De la Espriella assume a Colômbia entre promessas de união e ofensiva de “mão firme”
De la Espriella assume a Colômbia entre promessas de união e ofensiva de “mão firme”
A Colômbia abriu um novo ciclo político sob forte aparato militar e uma promessa ainda mais forte: restaurar a autoridade do Estado. Abelardo de la Espriella chega ao poder pregando união, mas com uma agenda de confronto direto contra o narcotráfico e os grupos armados.

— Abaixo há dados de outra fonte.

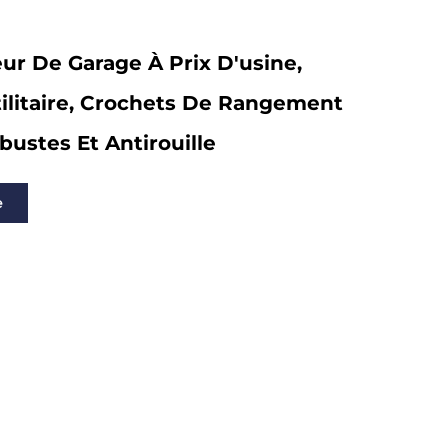
ur De Garage À Prix D'usine,
ilitaire, Crochets De Rangement
ustes Et Antirouille
e
ts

O advogado direitista tomou posse em Cali, tornando-se o primeiro presidente colombiano empossado fora de Bogotá. Diante do Congresso, jurou “cumprir fielmente a Constituição e as leis da Colômbia”. A cerimônia reuniu dez presidentes e chefes de Estado, enquanto mais de 11 mil militares protegiam a cidade contra possíveis ataques. Eduardo Bolsonaro destacou nas redes sociais justamente a dimensão dessa mobilização de segurança.
A mudança de estilo em relação ao governo de Gustavo Petro é nítida. De la Espriella defende o fortalecimento das Forças Armadas, megaprisões, redução de impostos, cortes de até 40% no tamanho do Estado e a retomada de contratos de exploração de hidrocarbonetos. Ao mesmo tempo, enfrentará um Congresso dividido, no qual a esquerda permanece como principal força — um freio importante para um presidente que vende rapidez e ruptura.
No discurso inaugural, porém, o tom combinou dureza e conciliação. De la Espriella afirmou que “não há espaço para a intransigência” e prometeu governar também para quem não votou nele. Para os grupos ligados ao narcotráfico, a mensagem foi oposta: deverão “se submeter à lei ou enfrentar a força do Estado colombiano”.
A ofensiva anunciada inclui classificar organizações criminosas como terroristas, erradicar plantações de coca e rever leis consideradas brandas. Seus apoiadores receberam a posse como uma celebração da virada conservadora; Allan dos Santos publicou imagens de Medellín acompanhadas de “Viva” ao novo presidente.
O contraste definirá o começo do mandato: De la Espriella promete direitos para maiorias e minorias, mas também um Estado mais punitivo. Para transformar retórica em governo, precisará provar que “mão firme” e negociação política podem coexistir.